L'affaire a déchiré le Royaume-Uni: en 2017, une jeune ado de 14 ans a mis fin à ses jours après s'être intéressée de près à des sphères en ligne valorisant le suicide. Les signes avant-coureurs étaient pourtant inexistants. Le destin de la jeune Molly Russell était-il inévitable? Ses parents ne sont en tout cas pas de cet avis et font campagne pour sensibiliser sur les dangers des réseaux sociaux et des algorithmes.
En octobre dernier, la justice britannique a reconnu la responsabilité des plateformes consultées dans la descente aux enfers de la jeune ado. L'affaire est remontée jusqu'au gouvernement, qui a pris les choses en main et envisagé plusieurs actions. Parmi elles: interdire les réseaux sociaux au moins de seize ans, une mesure concrète que le parlement britannique discute en ce début d'année. La société Meta de Mark Zuckerberg, qui possède Facebook et Instagram, a d'ores et déjà indiqué que si une telle loi était passée, le groupe quitterait le Royaume-Uni.

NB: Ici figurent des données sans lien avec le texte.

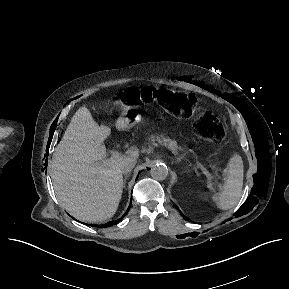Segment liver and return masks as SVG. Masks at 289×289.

En Suisse, cette proposition fait réagir. Le juriste technologue Sébastien Fanti, qui a suivi de près les discussions outre-Manche, estime qu'il est grand temps de réguler les réseaux sociaux pour les plus jeunes. «La solution proposée au Royaume-Uni est intéressante car elle montre les limites de l'auto-régulation», constate le juriste.
Le Valaisan file la métaphore: «Les cow-boys doivent laisser les flingues à l'entrée du saloon et c'est sûr qu'ils ne seront pas contents». Les garçons vachers qui laissent la Winchester devant la porte, ce sont les géants de la tech, Meta ou TikTok par exemple.
Sébastien Fanti considère ce pays comme une exception notable au sujet de la protection de la jeunesse en ligne. Le gouvernement et le ministre des Sciences y poussent pour un équilibre entre la liberté individuelle en ligne et la protection des mineurs et de leur santé mentale.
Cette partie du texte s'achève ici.